In an implementation solution, although the free space of the storage address corresponding to the cell in which the packet terminator is located may be shorter than the length of the second part of the new packet header, if the process of “dividing the second part of the new packet header into the first segment and the second segment, storing the first segment as the part 2 in the free space of the storage address corresponding to the cell in which the packet terminator is located, and storing the second segment as the part 3 in the newly added storage address” continues to be performed, a processing procedure is increased, and storage efficiency is reduced. Therefore, refer to FIG. 8. A flag bit may be set in the original packet header of the packet to indicate whether the current packet is a unicast packet or a multicast packet, and the flag bit may be reserved in a generated new packet header. After receiving the new packet header generated by the forwarding plane module 113, the reassembly module 112 may first determine, based on the flag bit in the new packet header, whether the packet is a unicast packet or a multicast packet. If the identified flag bit corresponds to a unicast packet, in a process of storing the new packet header in the buffer module 111, the reassembly module 112 may further determine whether the second part of the new packet header is longer than the free space of the storage address corresponding to the cell in which the packet terminator of the packet is located. If the second part of the new packet header is longer than the free space of the storage address corresponding to the cell in which the packet terminator of the packet is located, the reassembly module 112 directly stores the second part of the new packet header in the newly added storage address. If the identified flag bit corresponds to a multicast packet, the reassembly module 112 may directly store the new packet header in the newly added storage address.

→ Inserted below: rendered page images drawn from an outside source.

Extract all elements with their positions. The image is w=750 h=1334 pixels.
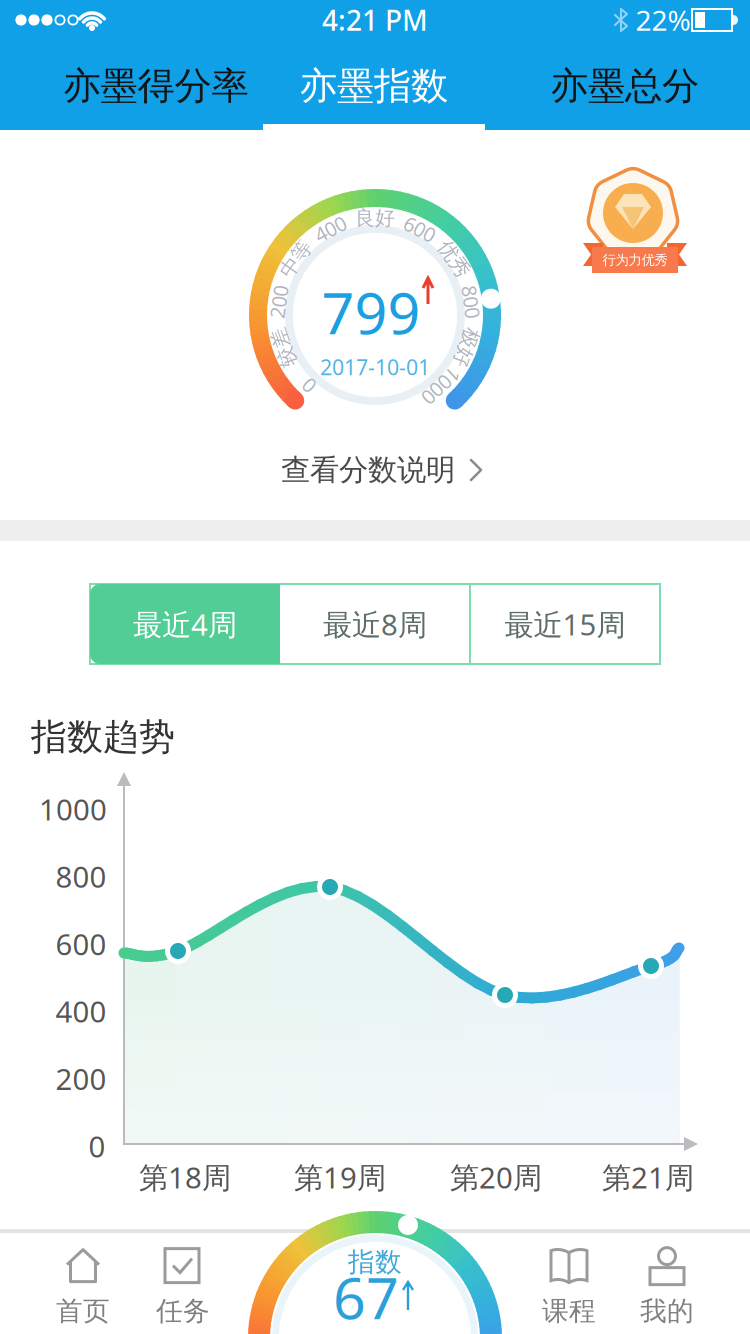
staticText: 第19周 [294, 1158, 386, 1196]
staticText: 查看分数说明 [281, 452, 455, 488]
staticText: 指数 [348, 1246, 402, 1278]
button[interactable]: 指数 [280, 1240, 470, 1334]
staticText: 0 [88, 1126, 106, 1166]
button[interactable]: 最近8周 [282, 586, 468, 662]
button[interactable]: 查看分数说明 [253, 440, 513, 500]
button[interactable]: 亦墨总分 [515, 46, 735, 126]
staticText: 1000 [39, 790, 107, 828]
staticText: 中等 [276, 247, 316, 271]
staticText: 最近15周 [504, 604, 626, 644]
staticText: 亦墨指数 [300, 63, 448, 109]
staticText: 400 [56, 992, 106, 1031]
staticText: 600 [403, 216, 436, 242]
staticText: 第20周 [450, 1158, 542, 1196]
staticText: 我的 [640, 1295, 694, 1327]
staticText: 第18周 [139, 1158, 231, 1196]
staticText: 优秀 [434, 247, 474, 271]
button[interactable]: 最近4周 [90, 584, 280, 664]
staticText: 亦墨得分率 [64, 63, 248, 109]
staticText: 800 [455, 289, 488, 315]
button[interactable]: 课程 [514, 1239, 624, 1334]
staticText: 0 [303, 373, 314, 399]
button[interactable]: 最近15周 [472, 586, 658, 662]
staticText: 200 [262, 289, 295, 315]
staticText: 任务 [156, 1295, 210, 1327]
button[interactable]: 首页 [28, 1239, 138, 1334]
button[interactable]: 亦墨指数 [264, 46, 484, 126]
staticText: 1000 [419, 373, 463, 399]
staticText: 课程 [542, 1295, 596, 1327]
button[interactable]: 亦墨得分率 [41, 46, 271, 126]
staticText: 行为力优秀 [602, 252, 668, 268]
button[interactable]: 任务 [128, 1239, 238, 1334]
staticText: 指数趋势 [31, 715, 175, 759]
staticText: 良好 [355, 206, 395, 230]
staticText: 极好 [446, 335, 486, 360]
staticText: 4:21 PM [322, 1, 428, 39]
staticText: 799 [322, 274, 420, 350]
staticText: 首页 [56, 1295, 110, 1327]
staticText: 800 [56, 857, 106, 896]
staticText: 最近8周 [323, 604, 427, 644]
staticText: 67 [333, 1259, 399, 1334]
staticText: 最近4周 [133, 604, 237, 644]
staticText: 2017-10-01 [320, 353, 430, 381]
staticText: 较差 [264, 335, 304, 360]
staticText: 22% [636, 1, 690, 39]
staticText: 200 [56, 1059, 106, 1098]
staticText: 400 [314, 216, 347, 242]
button[interactable]: 我的 [612, 1239, 722, 1334]
staticText: 亦墨总分 [551, 63, 699, 109]
staticText: 第21周 [602, 1158, 694, 1196]
staticText: 600 [56, 924, 106, 963]
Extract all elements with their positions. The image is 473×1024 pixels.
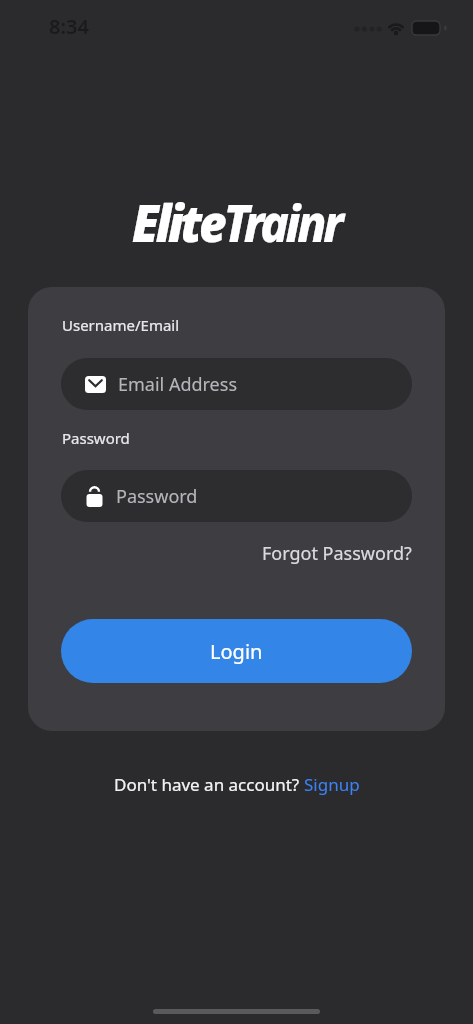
button[interactable]: Don't have an account? bbox=[114, 773, 360, 796]
button[interactable]: Email Address bbox=[61, 358, 412, 410]
staticText: 8:34 bbox=[49, 13, 89, 40]
button[interactable]: Login bbox=[61, 619, 412, 683]
button[interactable]: Password bbox=[61, 470, 412, 522]
staticText: Password bbox=[116, 484, 198, 509]
staticText: Username/Email bbox=[62, 315, 180, 335]
staticText: Forgot Password? bbox=[262, 541, 412, 566]
staticText: Password bbox=[62, 428, 130, 448]
staticText: Signup bbox=[304, 773, 360, 796]
staticText: Email Address bbox=[118, 372, 238, 397]
staticText: Don't have an account? bbox=[114, 773, 304, 796]
staticText: EliteTrainr bbox=[132, 186, 341, 257]
button[interactable]: Forgot Password? bbox=[262, 541, 412, 566]
staticText: Login bbox=[210, 638, 263, 665]
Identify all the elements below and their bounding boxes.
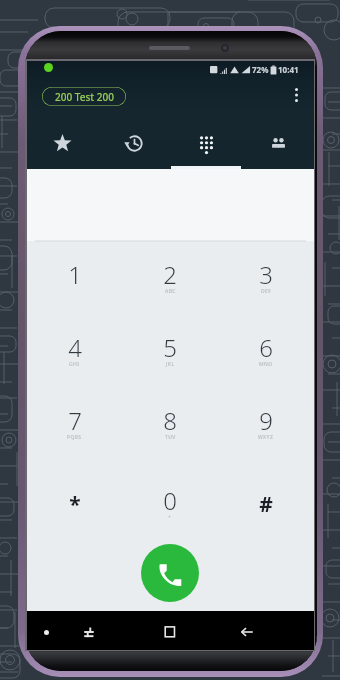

All related content of the steps in the foregoing method embodiments may be cited in function descriptions of corresponding functional modules. Details are not described herein again.

In this embodiment, the packet forwarding apparatus is presented in a form of functional modules obtained through division in an integrated manner. The “module” herein may be a specific ASIC, a circuit, a processor and a memory that executes one or more software or firmware programs, an integrated logic circuit, and/or another device capable of providing the foregoing functions. In a simple embodiment, a person skilled in the art may figure out that the packet forwarding apparatus may be in a form of the packet forwarding apparatus shown in FIG. 2.

For example, the processor 201 in the packet forwarding apparatus shown in FIG. 2 may invoke the computer-executable instructions stored in the memory 202, so that the packet forwarding apparatus 100 performs the packet forwarding method in the foregoing method embodiment.

Specifically, functions/implementation processes of the network processor 110 and the traffic manager 120 in FIG. 9 may be implemented by the processor 201 in the packet forwarding apparatus 100 shown in FIG. 2 by invoking the computer-executable instructions stored in the memory 202. Certainly, the network processor 110 and the traffic manager 120 may be integrated into a same processor 201, or may be disposed in two discrete processors 201.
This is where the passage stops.